More than 200 members of Congress want the Supreme Court to “reconsider” the landmark abortion caseRoe v. Wade.
Led by Minority Whip Steve ScaliseStephen (Steve) Joseph ScaliseRepublicans, Democrats offer support after John Lewis cancer diagnosis Congressional leaders, 2020 hopefuls condemn anti-Semitic attack in New York Sunday shows – Tensions simmer during break in impeachment process MORE (R-La.), 166 House Republicans and 39 Senate Republicans signed an amicus brief calling the right to an abortion “unworkable.”
Two Democrats, Rep.
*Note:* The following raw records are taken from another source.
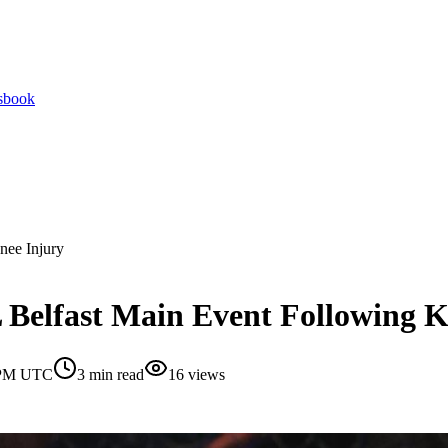
tsbook
nee Injury
 Belfast Main Event Following K
0 PM UTC
3
min read
16
views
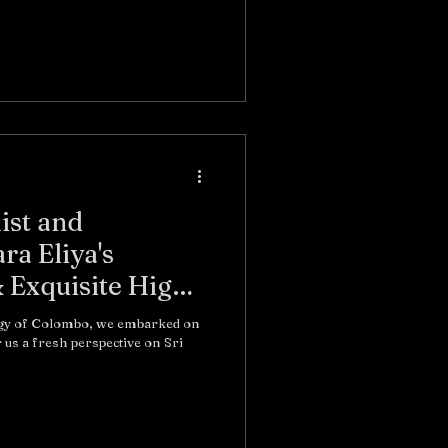
ist and
a Eliya's
& Exquisite High
rgy of Colombo, we embarked on
 us a fresh perspective on Sri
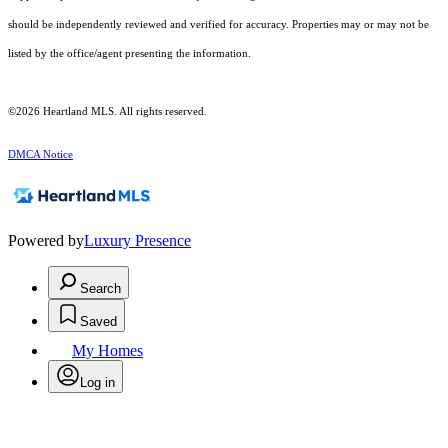
should be independently reviewed and verified for accuracy. Properties may or may not be
listed by the office/agent presenting the information.
©2026 Heartland MLS. All rights reserved.
DMCA Notice
Powered by
Luxury Presence
Search
Saved
My Homes
Log in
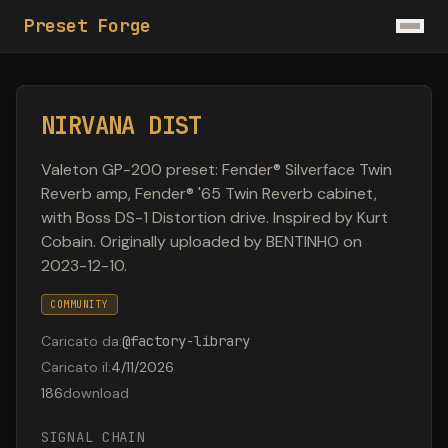
Preset Forge
NIRVANA DIST
Valeton GP-200 preset: Fender® Silverface Twin
Reverb amp, Fender® '65 Twin Reverb cabinet,
with Boss DS-1 Distortion drive. Inspired by Kurt
Cobain. Originally uploaded by BENTINHO on
2023-12-10.
COMMUNITY
Caricato da
:
@
factory-library
Caricato il
:
4/11/2026
186
download
SIGNAL CHAIN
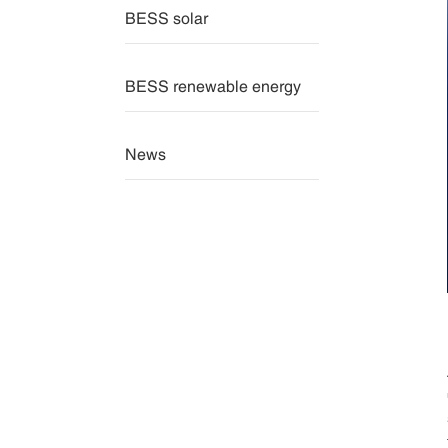
BESS solar
BESS renewable energy
News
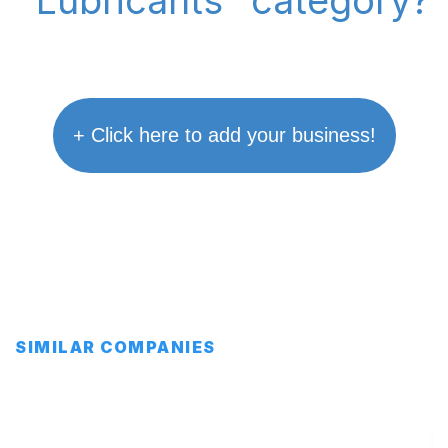
"Lubricants" category?
+ Click here to add your business!
SIMILAR COMPANIES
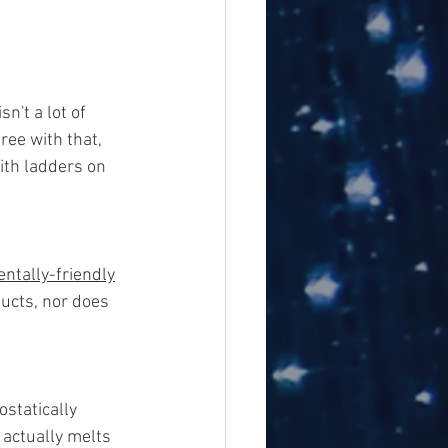
n't a lot of 
ee with that, 
ith ladders on 
ntally-friendly
ucts, nor does 
ostatically
actually melts 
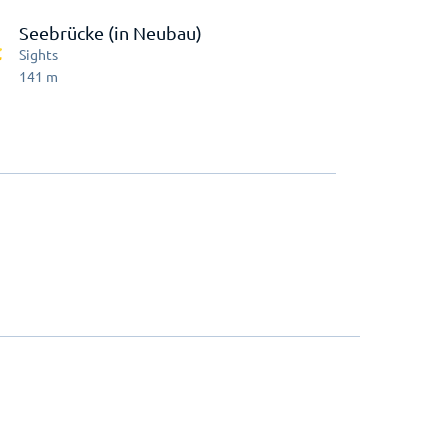
Seebrücke (in Neubau)
Sights
141
m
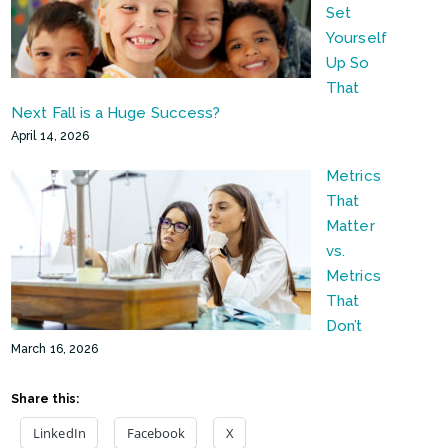
Set
Yourself
Up So
That
Next Fall is a Huge Success?
April 14, 2026
Metrics
That
Matter
vs.
Metrics
That
Don’t
March 16, 2026
Share this:
LinkedIn
Facebook
X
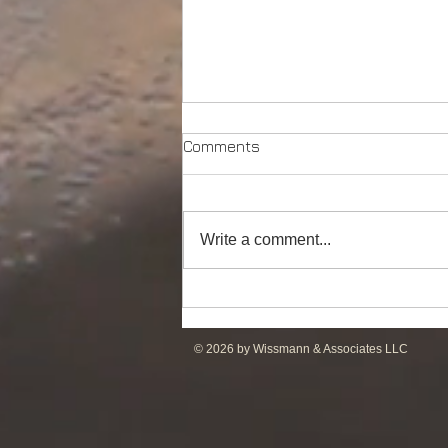
Comments
Write a comment...
DP2 PSV of UT755L Design
for Sale in ME
© 2026 by Wissmann & Associates LLC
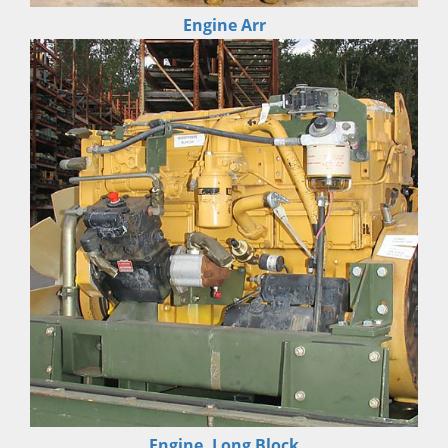
Engine Arr
Engine, Long Block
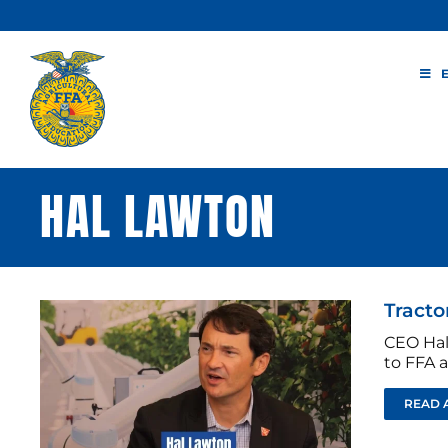
Skip
to
content
HAL LAWTON
Tracto
CEO Hal
to FFA 
READ 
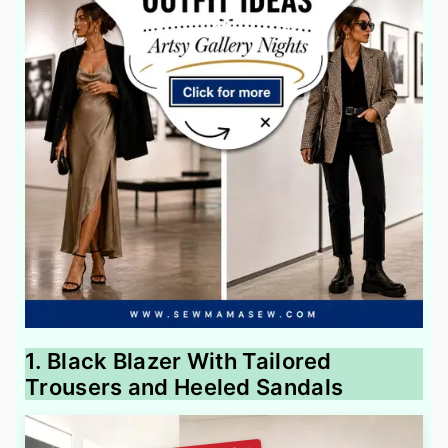
1. Black Blazer With Tailored
Trousers and Heeled Sandals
Collin PetersonCollin Clark PetersonGabbard says impeachment will only ’embolden’ Trump House GOP vows to use impeachment to cut into Democratic majority Gabbard under fire for ‘present’ vote on impeachment MORE (Minn.) and Rep. Daniel LipinskiDaniel William LipinskiDemocratic group to only endorse attorney general candidates who back abortion rights Democrats unveil impeachment procedures The Hill’s Campaign Report: Biden camp faces new challenges MORE (Ill.), also signed onto the brief. Lipinski has come under fire for his anti-abortion stance, and is being targeted in his upcoming primary by a progressive Democrat.
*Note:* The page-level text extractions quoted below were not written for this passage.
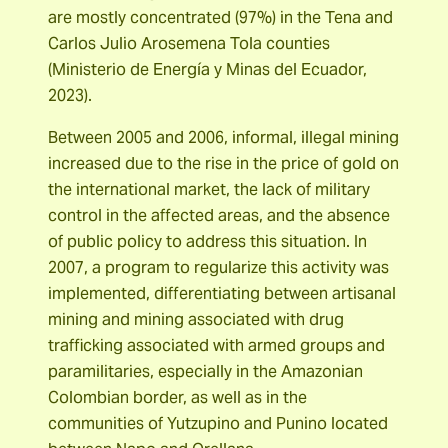
are mostly concentrated (97%) in the Tena and
Carlos Julio Arosemena Tola counties
(Ministerio de Energía y Minas del Ecuador,
2023).
Between 2005 and 2006, informal, illegal mining
increased due to the rise in the price of gold on
the international market, the lack of military
control in the affected areas, and the absence
of public policy to address this situation. In
2007, a program to regularize this activity was
implemented, differentiating between artisanal
mining and mining associated with drug
trafficking associated with armed groups and
paramilitaries, especially in the Amazonian
Colombian border, as well as in the
communities of Yutzupino and Punino located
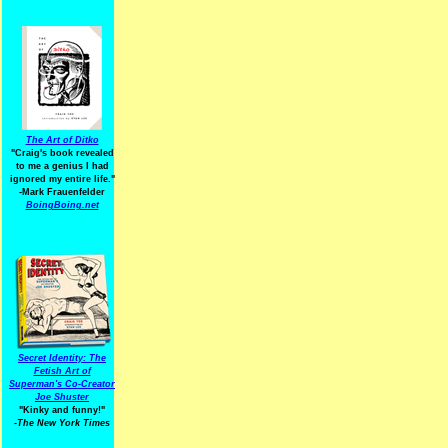
The Art of Ditko
"Craig's book revealed
to me a genius I had
ignored my entire life."
-Mark Frauenfelder
BoingBoing.net
Secret Identity: The
Fetish Art of
Superman's Co-Creator
Joe Shuster
"Kinky and funny!"
-The New York Times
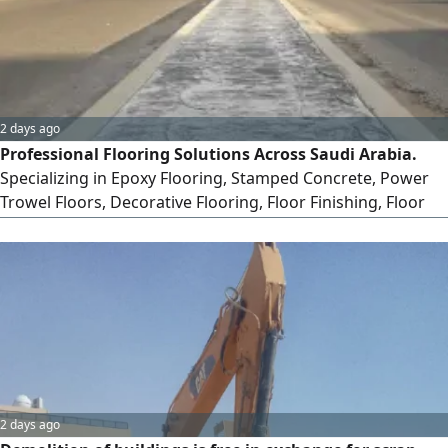
2 days ago
Professional Flooring Solutions Across Saudi Arabia.
Specializing in Epoxy Flooring, Stamped Concrete, Power
Trowel Floors, Decorative Flooring, Floor Finishing, Floor
Polishing, Resin Bound, Self - Leveling, and Microcement
for residential, Commercial & Industrial projects. Quality
workmanship, durable finishes, and on - time delivery are
our commitment
2 days ago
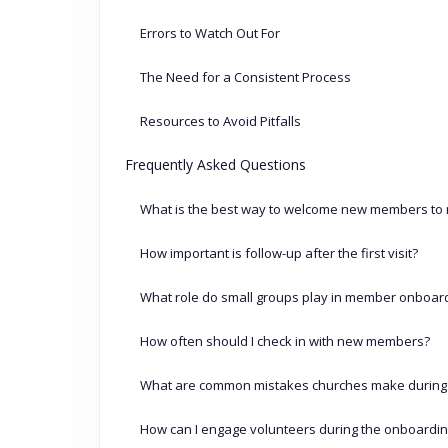
Errors to Watch Out For
The Need for a Consistent Process
Resources to Avoid Pitfalls
Frequently Asked Questions
What is the best way to welcome new members to
How important is follow-up after the first visit?
What role do small groups play in member onboar
How often should I check in with new members?
What are common mistakes churches make during
How can I engage volunteers during the onboardi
“Forty-six years after Roe was decided, it remains a radically unsettled precedent,” the lawmakers wrote in an amicus brief.
The lawmakers noted the “unworkability” of the “right to abortion” found in Roe v. Wade, and suggested the court take up the issue of whether the case should be reconsidered and, if appropriate, overruled.
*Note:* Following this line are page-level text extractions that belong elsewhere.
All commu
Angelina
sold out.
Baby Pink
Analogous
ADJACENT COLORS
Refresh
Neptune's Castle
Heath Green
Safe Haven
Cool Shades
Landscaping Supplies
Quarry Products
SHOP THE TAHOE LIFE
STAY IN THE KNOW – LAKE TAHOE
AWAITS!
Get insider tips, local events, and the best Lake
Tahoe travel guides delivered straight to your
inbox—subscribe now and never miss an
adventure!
The lawmakers were writing in support of a Louisiana law that would require doctors who perform abortions to have admitting privileges at a nearby hospital, a requirement that critics say is designed to force abortion clinics to close.
The Supreme Court is set to hear oral arguments challenging the law in March. If upheld, the restrictions could leave the state with just one abortion provider.
The amicus brief is likely to give new ammunition to opponents of the law, who argue that the case represents a direct challenge to Roe, even though Louisiana itself did not ask the court to formally overturn Roe.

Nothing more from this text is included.